The RIPv2 configuration on the neighboring router is similar. You can use the same group name and the appropriate interface. Use the show rip neighbor command to check that the interface is configured:
user@junos-router> show rip neighbor
Source Destination Send Receive In
Neighbor State Address Address Mode Mode Met
-------- ----- ------- ----------- ---- ------- ---
fe-0/0/1.0 Up 10.0.29.2 224.0.0.9 mcast both 1
The first column of the output shows that you’re running RIPv2 on the configured interface, fe-0/0/1.0, and the State column shows that the connection is Up. The two Address columns show the address of the local interface and the interface to which the router is sending updates. The last column reports the inbound metric, which is how many hops will be added to received routes. Here, the metric is the expected value of 1.
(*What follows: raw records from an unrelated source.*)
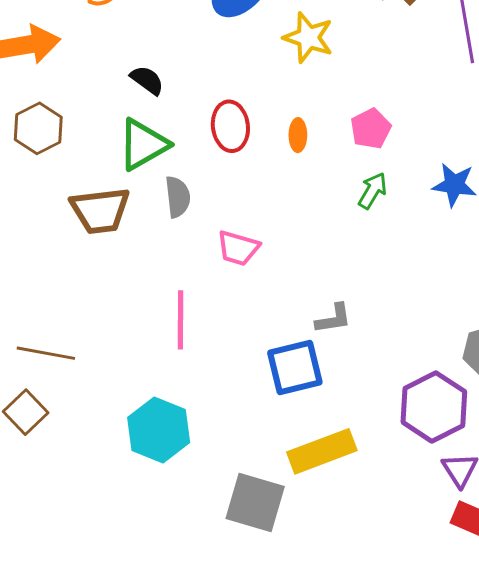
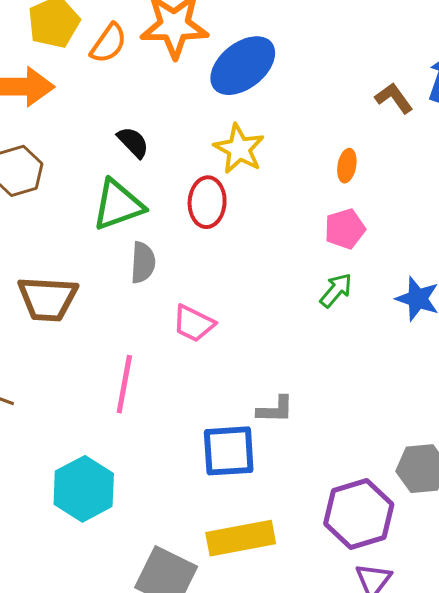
yellow star: (308, 37) -> (239, 149), moved
orange ellipse: (298, 135) -> (347, 166), moved
brown trapezoid: (100, 210) -> (48, 299), moved

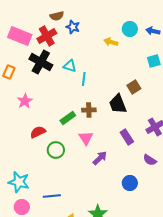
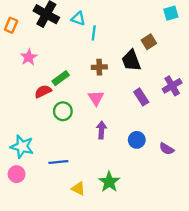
green rectangle: (68, 118) -> (61, 78), moved
purple arrow: (100, 158) -> (101, 130), moved, turned -42
purple semicircle: (150, 160) -> (167, 149), moved
blue circle: (130, 183) -> (137, 140), moved
pink circle: (22, 207) -> (17, 174), moved

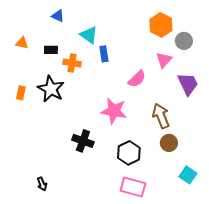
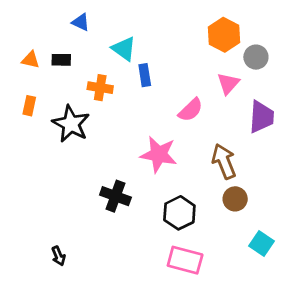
black rectangle: (51, 50) -> (61, 60), moved
purple trapezoid: (188, 84) -> (262, 117), turned 30
orange rectangle: (21, 93) -> (29, 106), moved

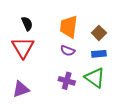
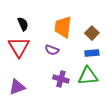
purple semicircle: (68, 51) -> (52, 50), moved
green triangle: (95, 78) -> (88, 76), turned -40

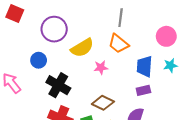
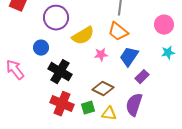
blue trapezoid: (144, 66) -> (129, 57), moved, turned 30
purple rectangle: (143, 90) -> (142, 77), turned -32

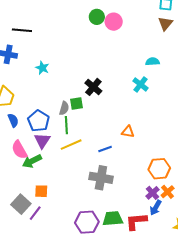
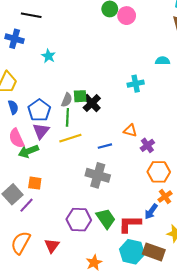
cyan cross: (141, 84) -> (136, 84), moved, turned 35
black cross: (93, 87) -> (92, 103), moved
purple cross: (153, 193) -> (147, 145), moved
green trapezoid: (113, 219) -> (106, 219), turned 55

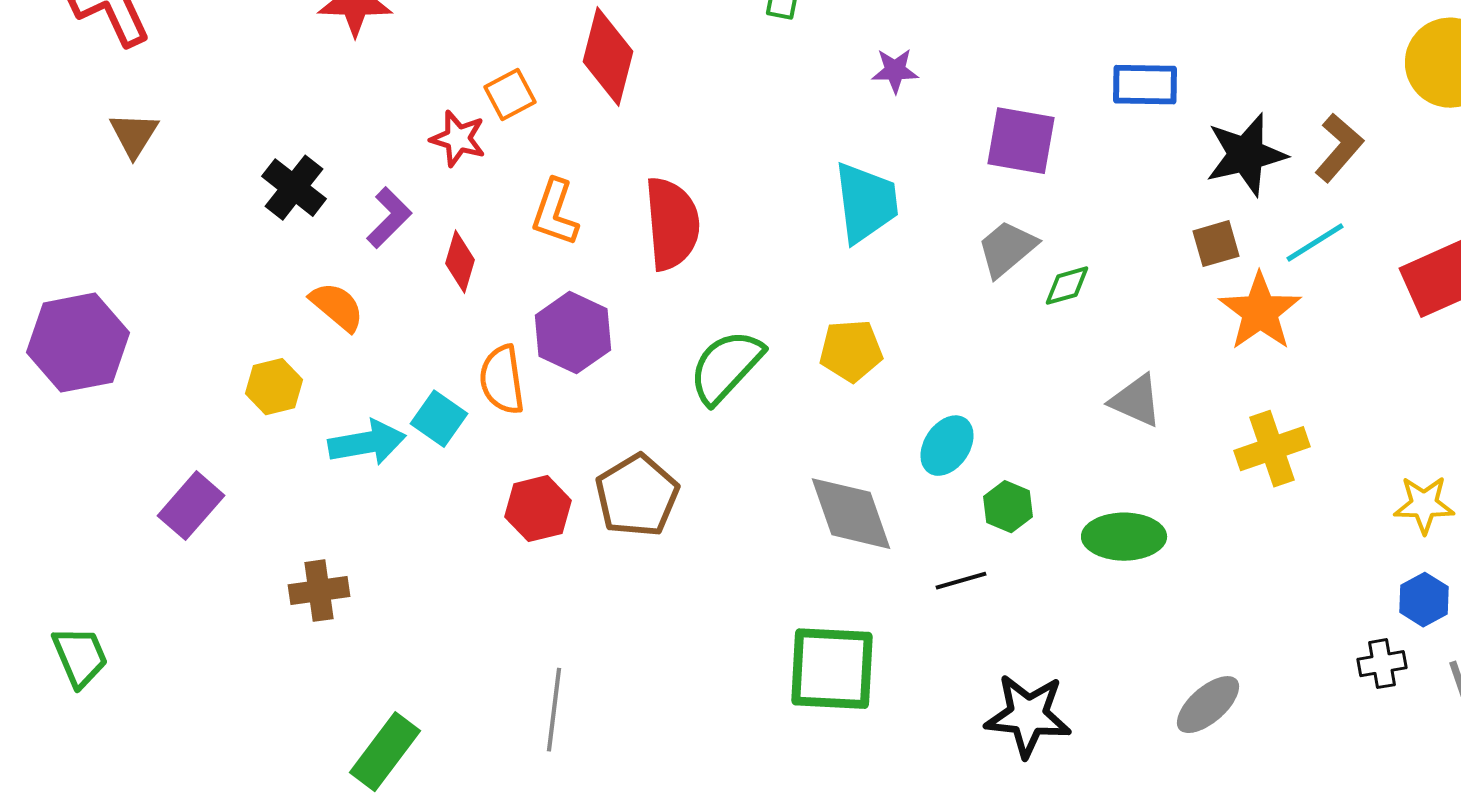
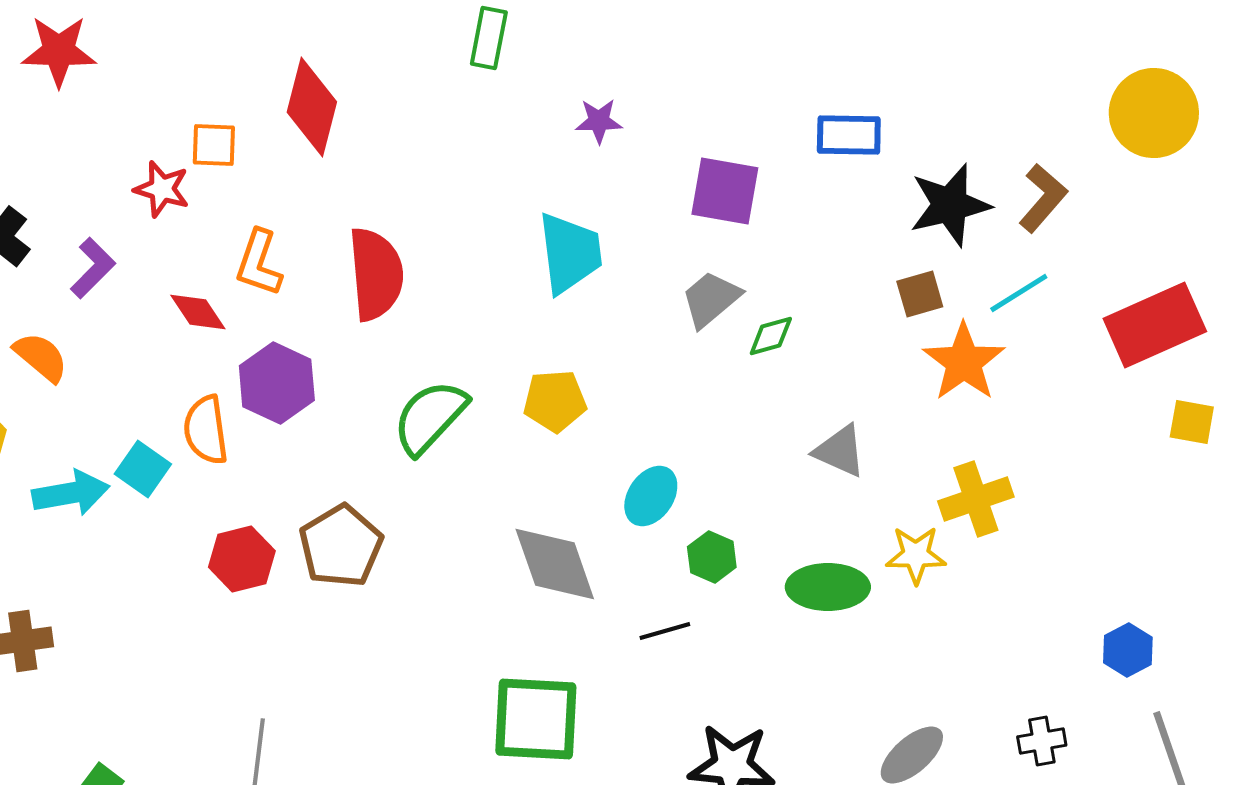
orange square: (510, 95) -> (214, 145), turned 30
red diamond: (460, 262) -> (198, 312), moved, turned -50
yellow star: (1424, 505) -> (916, 555), moved
black cross: (1382, 664) -> (1042, 741), moved

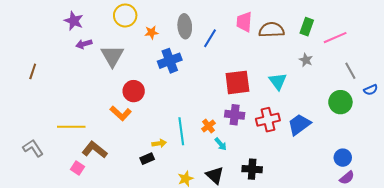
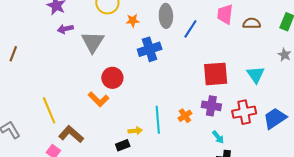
brown semicircle: (271, 30) -> (252, 23), size x0.7
yellow line: (71, 127) -> (49, 110), turned 64
cyan arrow: (221, 144) -> (218, 137), moved

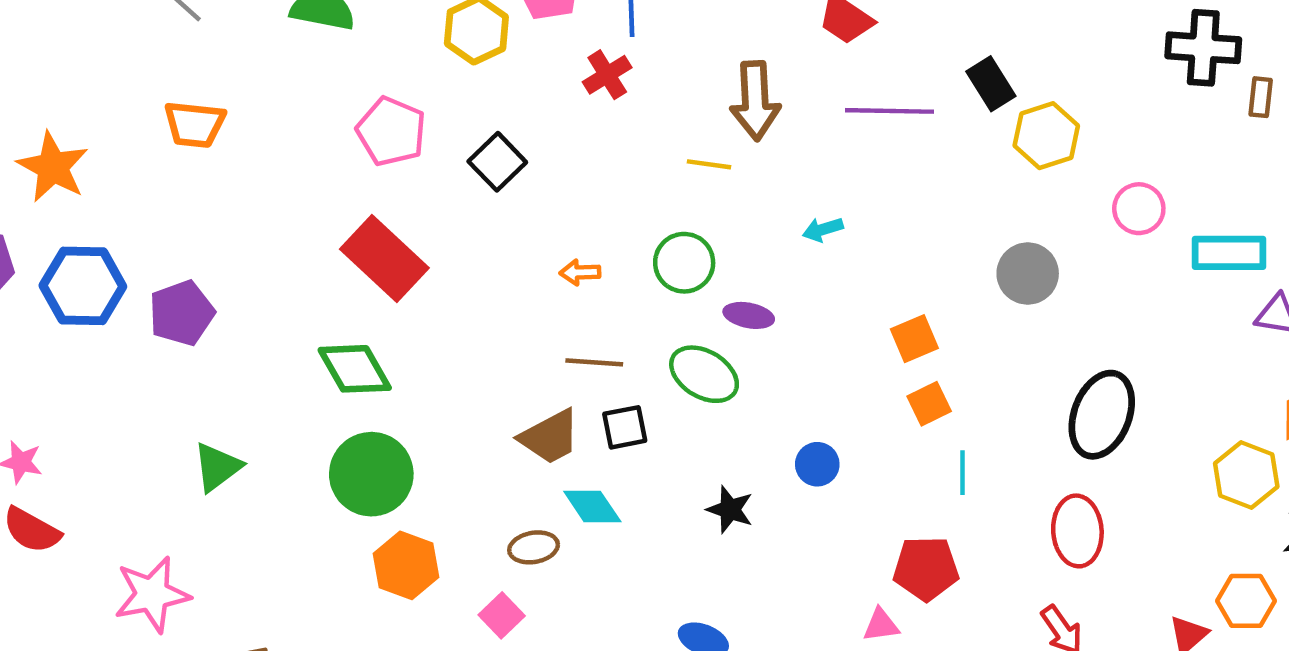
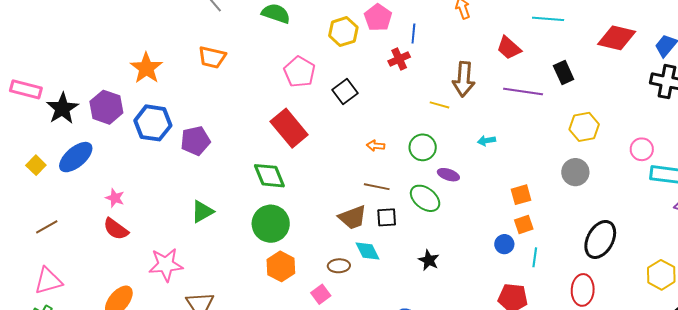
black rectangle: (991, 84) -> (564, 72), moved
yellow hexagon: (1046, 136) -> (584, 127), moved
pink circle: (1139, 209) -> (642, 149), moved
blue circle: (817, 464) -> (504, 244), moved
The Routing Information Protocol (RIP) is one of the first routing protocols, developed as part of the ARPANET project in 1969. It was included in the UNIX BSD operating system in the early 1980s, before specialized devices called routers had even been developed, and as a result, became the de facto routing protocol and was widely used.
RIP is an IGP, meaning that it routes traffic within a single administrative domain, such as a company or a university. RIP was standardized by the IETF in 1988 and became known as RIP version 1. The protocol was updated to version 2 in 1994 to add support for Classless Interdomain Routing (CIDR) and MD5 authentication.